Guidelines for the diagnosis and treatment of carotid and vertebral artery lesions

  The development of medical consultation norms or guidelines is an important measure to improve the effectiveness of consultation and treatment, to ensure the best prognosis for patients, and to rationalize economic medical expenditures and costs. This guideline is about extracranial carotid and vertebral artery lesions (ECVD), which was revised and upgraded by the ACCF/AHA guideline writing committee based on previous versions and summarizing relevant literature since May 2010. This article provides some excerpts from it for your reference and valuable comments, as well as a reference base for clinical practice.
  Extracranial vascular lesions and stroke.
  The extracranial vasculature emphasizes the network of vessels that affect the blood supply to brain tissue and includes primarily the carotid system and the vertebrobasilar system. Extracranial vascular lesions are the main cause of ischemic stroke.
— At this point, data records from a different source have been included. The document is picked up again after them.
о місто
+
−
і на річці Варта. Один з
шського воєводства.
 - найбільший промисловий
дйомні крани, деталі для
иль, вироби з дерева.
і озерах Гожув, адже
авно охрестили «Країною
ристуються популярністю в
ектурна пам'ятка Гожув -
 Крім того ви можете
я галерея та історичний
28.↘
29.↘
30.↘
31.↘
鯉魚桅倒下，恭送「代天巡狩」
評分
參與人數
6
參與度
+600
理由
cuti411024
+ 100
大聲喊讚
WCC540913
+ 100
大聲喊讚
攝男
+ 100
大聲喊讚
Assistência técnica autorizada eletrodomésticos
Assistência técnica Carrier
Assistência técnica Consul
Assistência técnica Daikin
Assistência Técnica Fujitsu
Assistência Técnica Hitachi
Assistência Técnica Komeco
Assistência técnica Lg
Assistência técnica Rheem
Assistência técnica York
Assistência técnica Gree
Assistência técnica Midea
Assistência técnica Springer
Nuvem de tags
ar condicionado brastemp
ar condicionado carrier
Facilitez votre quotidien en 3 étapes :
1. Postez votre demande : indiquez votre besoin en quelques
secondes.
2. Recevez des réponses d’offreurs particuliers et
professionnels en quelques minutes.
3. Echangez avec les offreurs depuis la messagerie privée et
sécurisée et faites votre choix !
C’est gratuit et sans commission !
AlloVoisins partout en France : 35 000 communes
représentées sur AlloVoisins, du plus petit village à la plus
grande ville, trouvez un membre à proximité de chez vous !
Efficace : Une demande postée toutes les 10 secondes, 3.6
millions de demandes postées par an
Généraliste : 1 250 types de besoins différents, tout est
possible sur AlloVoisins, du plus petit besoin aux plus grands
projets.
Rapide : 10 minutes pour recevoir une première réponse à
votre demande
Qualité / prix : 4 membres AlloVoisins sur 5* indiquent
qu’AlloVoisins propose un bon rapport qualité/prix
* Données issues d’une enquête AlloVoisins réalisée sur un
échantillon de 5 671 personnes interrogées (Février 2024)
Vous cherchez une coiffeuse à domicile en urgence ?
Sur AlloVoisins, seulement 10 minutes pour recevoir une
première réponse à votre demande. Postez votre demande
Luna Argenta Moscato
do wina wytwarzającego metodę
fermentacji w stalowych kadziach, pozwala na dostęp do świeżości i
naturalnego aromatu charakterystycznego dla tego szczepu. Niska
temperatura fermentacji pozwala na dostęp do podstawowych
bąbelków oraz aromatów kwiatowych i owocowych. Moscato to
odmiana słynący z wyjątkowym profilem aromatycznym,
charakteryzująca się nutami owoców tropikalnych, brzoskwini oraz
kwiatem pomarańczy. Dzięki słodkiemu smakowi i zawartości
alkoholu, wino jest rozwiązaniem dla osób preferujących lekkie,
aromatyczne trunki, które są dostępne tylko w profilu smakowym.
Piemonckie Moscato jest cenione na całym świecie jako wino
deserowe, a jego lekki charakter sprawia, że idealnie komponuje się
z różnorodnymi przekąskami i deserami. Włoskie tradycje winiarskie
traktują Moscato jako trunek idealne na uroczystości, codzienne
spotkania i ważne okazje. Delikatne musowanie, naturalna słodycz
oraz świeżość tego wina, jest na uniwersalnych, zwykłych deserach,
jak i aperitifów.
The types of clinicopathology include: atherosclerosis, myofibrillar dysplasia, cystic necrosis of the middle layer of the artery, arteritis, and entrapment. Of these, atherosclerosis is the leading cause, and since atherosclerosis is a systemic disease, patients with extracranial vascular lesions are also at risk for other vascular events, such as ischemic heart disease and peripheral vascular disease. Ischemic stroke is the 3rd leading disease causing death after cardiovascular disease and cancer, and is the leading cause of disability. Epidemiological analysis shows that 7-18% of first ischemic strokes are due to >60% stenosis of the carotid and basilar arteries. The following are guidelines for the diagnosis and treatment of this disease, primarily atherosclerotic lesions.
  Screening and evaluation of asymptomatic carotid artery stenosis.
  1. In asymptomatic patients with known or suspected carotid stenosis, Doppler ultrasound is recommended as the preferred measure to evaluate the degree of stenosis and its hemodynamic impact. (I/C)
  2. In asymptomatic patients with a carotid murmur, Doppler ultrasound is recommended to screen for the degree of stenosis. (IIa/C)
  3. For follow-up patients with >50% stenosis, annual application of Doppler ultrasound is recommended for assessment of lesion changes; it is also recommended as a means of assessing response to therapy, and if follow-up shows stable lesions, the follow-up time frame may be extended appropriately. (IIa/C)
  4. For patients with peripheral vascular disease, coronary artery disease, and atherosclerotic aneurysms without symptoms of cerebral ischemia, the application of Doppler ultrasound should be considered for screening of carotid artery stenosis. (IIb/C)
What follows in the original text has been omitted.